The band next produced 1998's Str8 Outta Northcote, which featured a bizarre combination of Southern rock riffs and blasting grindcore.

In 1998, Blood Duster again toured Australia with Brutal Truth, and recorded shows for a planned double live album. The next album, controversially entitled Cunt, was released worldwide in 2001 and saw Blood Duster returning to a more percussive-driven grind style. It was also around this time that the band appeared in the music video for the song "Thunderbirds Are Coming Out" by fellow Australian band TISM.

===2001–present===
After touring with The Dwarves in 2001, Blood Duster released the Drink, Fight, Fuck EP, which featured the track "66.6FMONYOURRADIODIAL", used in a television commercial for Reflex copying paper, along with three songs in the pre-gap.

The eponymous Blood Duster album was released in 2003 and featured special guests including original AC/DC singer Dave Evans, Jay Dunne from 28 Days, and all three members of Melbourne band The Spazzys. Two further singles were released from this album, "IWannaDoItWithADonna" in 2003 and "SixSixSixteen" in 2004.

Most of 2004 was spent touring Australia, first with the Big Day Out festival and then their own shows. Following tours with The Dwarves and Pungent Stench in early 2005, Blood Duster toured across Europe and Japan to promote the release of their first DVD, The Shape of Death to Come. In 2006, the band issued the live album Kill, Kill, Kill in a limited edition of 500 copies. The album was recorded in Sydney in 1996 during a tour with Brutal Truth.

In 2006, Blood Duster began pre-production for a proposed triple album consisting of a disc each of death metal, grind, and drone doom, with guest 1970s balladeer and actor Darryl Cotton. Lyden Nå (Norwegian for The Now Sound) was released in April 2007 as a double album, with the third disc available as additional downloadable content.

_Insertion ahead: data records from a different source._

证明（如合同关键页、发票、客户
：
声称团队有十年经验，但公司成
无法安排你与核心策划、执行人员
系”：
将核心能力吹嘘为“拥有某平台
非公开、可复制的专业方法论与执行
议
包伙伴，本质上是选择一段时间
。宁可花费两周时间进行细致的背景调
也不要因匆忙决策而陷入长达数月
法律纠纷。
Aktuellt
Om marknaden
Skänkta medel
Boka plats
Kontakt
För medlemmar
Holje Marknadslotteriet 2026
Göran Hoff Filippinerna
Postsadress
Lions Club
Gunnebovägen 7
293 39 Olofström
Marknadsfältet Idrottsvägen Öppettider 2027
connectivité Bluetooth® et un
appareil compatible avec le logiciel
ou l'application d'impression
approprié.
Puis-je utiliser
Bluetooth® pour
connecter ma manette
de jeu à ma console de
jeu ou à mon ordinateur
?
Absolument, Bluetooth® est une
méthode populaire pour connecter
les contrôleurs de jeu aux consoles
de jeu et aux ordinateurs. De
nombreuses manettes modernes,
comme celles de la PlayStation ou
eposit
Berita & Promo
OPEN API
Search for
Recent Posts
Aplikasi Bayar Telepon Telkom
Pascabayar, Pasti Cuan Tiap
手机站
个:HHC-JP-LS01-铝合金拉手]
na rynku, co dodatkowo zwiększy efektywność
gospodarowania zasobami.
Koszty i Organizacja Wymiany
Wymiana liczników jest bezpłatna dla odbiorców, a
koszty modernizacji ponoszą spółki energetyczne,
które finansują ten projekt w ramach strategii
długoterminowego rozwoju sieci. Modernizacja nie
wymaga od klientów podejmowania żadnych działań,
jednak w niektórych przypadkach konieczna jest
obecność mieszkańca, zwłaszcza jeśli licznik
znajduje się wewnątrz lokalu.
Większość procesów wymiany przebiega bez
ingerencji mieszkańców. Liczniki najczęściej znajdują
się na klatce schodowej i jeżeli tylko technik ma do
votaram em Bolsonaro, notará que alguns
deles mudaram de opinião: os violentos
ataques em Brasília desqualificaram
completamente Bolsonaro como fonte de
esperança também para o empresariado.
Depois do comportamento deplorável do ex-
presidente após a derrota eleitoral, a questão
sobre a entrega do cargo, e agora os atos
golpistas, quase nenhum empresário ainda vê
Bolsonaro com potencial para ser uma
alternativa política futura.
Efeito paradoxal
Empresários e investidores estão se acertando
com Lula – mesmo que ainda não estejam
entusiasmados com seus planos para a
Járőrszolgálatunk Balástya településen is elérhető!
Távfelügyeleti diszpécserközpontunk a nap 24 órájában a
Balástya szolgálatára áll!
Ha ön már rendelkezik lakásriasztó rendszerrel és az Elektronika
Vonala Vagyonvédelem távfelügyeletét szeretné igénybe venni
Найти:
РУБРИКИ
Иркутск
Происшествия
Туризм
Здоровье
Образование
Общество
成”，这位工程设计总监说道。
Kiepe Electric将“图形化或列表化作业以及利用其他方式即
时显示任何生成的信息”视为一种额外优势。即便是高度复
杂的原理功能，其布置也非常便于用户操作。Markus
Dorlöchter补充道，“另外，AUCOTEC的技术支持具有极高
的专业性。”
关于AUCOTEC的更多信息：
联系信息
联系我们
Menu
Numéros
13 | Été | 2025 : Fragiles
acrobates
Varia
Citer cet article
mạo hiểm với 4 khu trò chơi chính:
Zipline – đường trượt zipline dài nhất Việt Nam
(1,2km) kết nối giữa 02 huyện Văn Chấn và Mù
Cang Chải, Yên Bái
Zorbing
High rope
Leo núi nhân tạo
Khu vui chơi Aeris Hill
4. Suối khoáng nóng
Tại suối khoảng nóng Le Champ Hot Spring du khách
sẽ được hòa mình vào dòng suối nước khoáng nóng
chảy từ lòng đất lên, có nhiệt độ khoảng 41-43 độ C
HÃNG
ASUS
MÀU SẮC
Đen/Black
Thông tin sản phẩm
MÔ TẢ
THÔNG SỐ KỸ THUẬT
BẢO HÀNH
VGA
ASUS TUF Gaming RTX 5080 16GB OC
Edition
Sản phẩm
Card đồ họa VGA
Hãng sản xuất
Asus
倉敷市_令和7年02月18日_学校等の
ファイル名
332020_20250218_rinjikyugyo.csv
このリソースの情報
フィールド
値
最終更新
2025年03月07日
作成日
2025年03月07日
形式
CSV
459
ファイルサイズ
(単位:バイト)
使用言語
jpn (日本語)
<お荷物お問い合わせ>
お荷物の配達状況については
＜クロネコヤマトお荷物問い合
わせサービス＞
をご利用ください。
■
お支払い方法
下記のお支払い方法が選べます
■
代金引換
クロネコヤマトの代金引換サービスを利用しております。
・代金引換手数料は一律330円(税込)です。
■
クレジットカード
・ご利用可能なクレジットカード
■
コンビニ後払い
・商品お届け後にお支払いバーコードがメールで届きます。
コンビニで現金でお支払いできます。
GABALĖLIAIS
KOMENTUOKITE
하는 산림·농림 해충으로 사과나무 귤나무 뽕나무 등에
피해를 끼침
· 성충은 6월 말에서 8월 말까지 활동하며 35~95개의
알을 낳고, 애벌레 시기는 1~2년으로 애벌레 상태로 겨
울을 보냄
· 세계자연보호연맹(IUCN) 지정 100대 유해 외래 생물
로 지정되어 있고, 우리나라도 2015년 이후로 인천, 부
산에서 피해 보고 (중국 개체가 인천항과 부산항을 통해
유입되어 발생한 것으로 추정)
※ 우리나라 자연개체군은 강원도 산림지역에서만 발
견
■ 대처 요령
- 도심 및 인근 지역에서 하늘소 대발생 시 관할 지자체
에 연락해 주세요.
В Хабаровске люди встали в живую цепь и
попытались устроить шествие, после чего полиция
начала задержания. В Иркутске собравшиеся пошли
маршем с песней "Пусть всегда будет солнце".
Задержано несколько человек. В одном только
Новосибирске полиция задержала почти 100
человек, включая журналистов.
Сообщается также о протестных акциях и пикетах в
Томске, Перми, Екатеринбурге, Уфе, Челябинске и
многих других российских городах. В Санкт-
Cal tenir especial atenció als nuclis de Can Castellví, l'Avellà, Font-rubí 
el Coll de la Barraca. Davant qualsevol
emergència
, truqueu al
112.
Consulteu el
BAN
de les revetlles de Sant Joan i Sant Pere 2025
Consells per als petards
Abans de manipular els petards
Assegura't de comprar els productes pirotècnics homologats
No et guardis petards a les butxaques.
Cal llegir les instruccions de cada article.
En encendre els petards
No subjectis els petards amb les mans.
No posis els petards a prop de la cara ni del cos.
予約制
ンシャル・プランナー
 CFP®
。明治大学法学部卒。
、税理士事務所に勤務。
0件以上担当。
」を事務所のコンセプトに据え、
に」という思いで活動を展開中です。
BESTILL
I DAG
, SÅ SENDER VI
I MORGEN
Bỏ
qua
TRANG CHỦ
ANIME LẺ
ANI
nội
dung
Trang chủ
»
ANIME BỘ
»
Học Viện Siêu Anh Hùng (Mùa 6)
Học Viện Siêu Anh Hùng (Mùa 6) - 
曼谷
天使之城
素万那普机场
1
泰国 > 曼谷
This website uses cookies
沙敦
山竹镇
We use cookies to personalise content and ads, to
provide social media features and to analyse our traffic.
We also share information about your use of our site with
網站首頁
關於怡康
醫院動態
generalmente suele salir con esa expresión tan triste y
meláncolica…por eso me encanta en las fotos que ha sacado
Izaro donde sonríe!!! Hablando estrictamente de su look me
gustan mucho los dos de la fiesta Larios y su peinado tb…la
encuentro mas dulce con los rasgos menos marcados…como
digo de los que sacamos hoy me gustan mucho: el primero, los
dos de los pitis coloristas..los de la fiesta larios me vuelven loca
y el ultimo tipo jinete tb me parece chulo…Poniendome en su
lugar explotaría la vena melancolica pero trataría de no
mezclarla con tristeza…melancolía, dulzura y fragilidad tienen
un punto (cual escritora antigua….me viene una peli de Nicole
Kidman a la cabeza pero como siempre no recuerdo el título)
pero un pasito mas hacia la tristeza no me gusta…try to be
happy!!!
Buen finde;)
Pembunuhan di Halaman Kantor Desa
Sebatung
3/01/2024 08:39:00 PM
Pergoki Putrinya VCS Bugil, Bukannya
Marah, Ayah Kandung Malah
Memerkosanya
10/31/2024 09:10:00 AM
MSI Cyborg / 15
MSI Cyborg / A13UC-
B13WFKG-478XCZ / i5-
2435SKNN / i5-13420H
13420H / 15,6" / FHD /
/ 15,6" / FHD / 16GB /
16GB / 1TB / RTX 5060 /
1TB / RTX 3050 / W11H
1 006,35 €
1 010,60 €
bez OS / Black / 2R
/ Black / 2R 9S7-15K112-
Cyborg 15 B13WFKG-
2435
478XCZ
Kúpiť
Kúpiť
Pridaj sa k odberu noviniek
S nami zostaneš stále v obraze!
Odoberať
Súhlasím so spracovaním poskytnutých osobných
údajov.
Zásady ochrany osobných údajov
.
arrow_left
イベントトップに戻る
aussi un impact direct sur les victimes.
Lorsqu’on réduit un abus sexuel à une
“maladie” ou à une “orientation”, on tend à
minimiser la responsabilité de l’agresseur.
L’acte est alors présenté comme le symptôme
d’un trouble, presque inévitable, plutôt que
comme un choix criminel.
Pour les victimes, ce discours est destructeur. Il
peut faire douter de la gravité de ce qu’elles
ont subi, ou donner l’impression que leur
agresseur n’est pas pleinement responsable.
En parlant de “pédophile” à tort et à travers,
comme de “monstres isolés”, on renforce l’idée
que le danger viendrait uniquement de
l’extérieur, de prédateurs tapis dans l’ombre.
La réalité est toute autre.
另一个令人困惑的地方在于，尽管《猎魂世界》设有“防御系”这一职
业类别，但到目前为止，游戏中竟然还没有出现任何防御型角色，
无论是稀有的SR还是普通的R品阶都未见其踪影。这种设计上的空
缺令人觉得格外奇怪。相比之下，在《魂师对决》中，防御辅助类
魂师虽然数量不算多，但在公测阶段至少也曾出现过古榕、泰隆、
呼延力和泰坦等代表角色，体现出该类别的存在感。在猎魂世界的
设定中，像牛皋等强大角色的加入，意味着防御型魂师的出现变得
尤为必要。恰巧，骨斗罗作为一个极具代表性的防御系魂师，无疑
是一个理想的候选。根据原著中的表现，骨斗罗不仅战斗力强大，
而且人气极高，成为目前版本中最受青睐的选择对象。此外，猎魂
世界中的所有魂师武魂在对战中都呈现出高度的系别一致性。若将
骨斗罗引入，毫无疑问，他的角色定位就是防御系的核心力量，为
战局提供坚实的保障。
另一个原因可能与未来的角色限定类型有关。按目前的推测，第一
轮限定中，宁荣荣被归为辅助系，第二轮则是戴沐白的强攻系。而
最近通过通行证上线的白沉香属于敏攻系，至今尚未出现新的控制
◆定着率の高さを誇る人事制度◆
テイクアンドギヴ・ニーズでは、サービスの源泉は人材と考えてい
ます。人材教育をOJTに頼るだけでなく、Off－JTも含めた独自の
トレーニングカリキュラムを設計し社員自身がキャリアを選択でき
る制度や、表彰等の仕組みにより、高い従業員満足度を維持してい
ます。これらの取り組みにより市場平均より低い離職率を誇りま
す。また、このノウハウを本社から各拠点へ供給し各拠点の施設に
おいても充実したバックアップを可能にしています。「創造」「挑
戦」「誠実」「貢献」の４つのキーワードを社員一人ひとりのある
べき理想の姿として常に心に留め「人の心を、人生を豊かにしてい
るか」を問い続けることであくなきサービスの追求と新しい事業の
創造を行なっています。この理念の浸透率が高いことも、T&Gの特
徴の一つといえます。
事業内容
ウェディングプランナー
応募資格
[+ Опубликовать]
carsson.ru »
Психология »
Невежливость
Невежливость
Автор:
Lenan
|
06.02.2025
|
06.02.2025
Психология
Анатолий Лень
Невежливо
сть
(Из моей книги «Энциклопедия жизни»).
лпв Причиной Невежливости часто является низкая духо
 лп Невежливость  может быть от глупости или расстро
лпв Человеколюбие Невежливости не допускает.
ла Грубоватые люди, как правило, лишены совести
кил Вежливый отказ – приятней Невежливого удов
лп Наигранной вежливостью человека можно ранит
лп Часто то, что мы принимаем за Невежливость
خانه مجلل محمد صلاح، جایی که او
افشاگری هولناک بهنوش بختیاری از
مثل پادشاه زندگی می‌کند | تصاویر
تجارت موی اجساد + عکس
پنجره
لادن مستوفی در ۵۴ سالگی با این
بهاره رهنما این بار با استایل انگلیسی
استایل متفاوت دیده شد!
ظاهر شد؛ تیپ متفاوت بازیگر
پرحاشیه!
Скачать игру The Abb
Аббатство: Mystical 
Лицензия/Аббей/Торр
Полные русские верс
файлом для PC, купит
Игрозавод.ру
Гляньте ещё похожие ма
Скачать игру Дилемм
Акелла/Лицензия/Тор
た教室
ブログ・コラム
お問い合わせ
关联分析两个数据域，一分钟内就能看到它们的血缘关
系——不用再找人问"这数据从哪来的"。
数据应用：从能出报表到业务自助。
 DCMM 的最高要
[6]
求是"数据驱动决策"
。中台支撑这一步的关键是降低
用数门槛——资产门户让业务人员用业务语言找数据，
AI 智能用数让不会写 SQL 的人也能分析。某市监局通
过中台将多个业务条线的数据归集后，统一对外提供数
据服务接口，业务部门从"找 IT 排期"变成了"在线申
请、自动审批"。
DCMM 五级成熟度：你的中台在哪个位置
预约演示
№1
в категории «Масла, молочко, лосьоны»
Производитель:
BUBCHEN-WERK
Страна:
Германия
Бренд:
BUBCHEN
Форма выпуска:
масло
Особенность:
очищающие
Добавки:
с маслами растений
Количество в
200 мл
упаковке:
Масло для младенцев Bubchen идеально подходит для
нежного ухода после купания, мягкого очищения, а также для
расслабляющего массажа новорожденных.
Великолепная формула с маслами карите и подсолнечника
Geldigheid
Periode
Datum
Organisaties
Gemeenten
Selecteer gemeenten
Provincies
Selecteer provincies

In October 2012, the group released KVLT, a vinyl album, which had been deliberately rendered unplayable; its producer Jason PC explained "It's kind of a statement piece ... We made the album, sat down and listened to it, thought: 'Yep, that's perfect, let's wreck it'." The masters for the record had had the letters KVLT and a pentagram scratched into it prior to pressing. The process was documented on the band's YouTube channel. Five tracks from the album, however, were simultaneously released on digital service providers under the title Svck, and a cover of The Angels's "Am I Ever Gonna See Your Face Again?", recorded during the sessions, would later be released as a non-album single.

Blood Duster played their final show on 9 December 2017 at the Corner Hotel, Richmond.

On 4 December 2024, the band were announced as reforming to play the Blacken Open Air festival in Alice Springs between 19 and 22 September 2025. On the 23rd, they also announced an appearance at the Obscene Extreme festival in Czechia between 9 and 13 July.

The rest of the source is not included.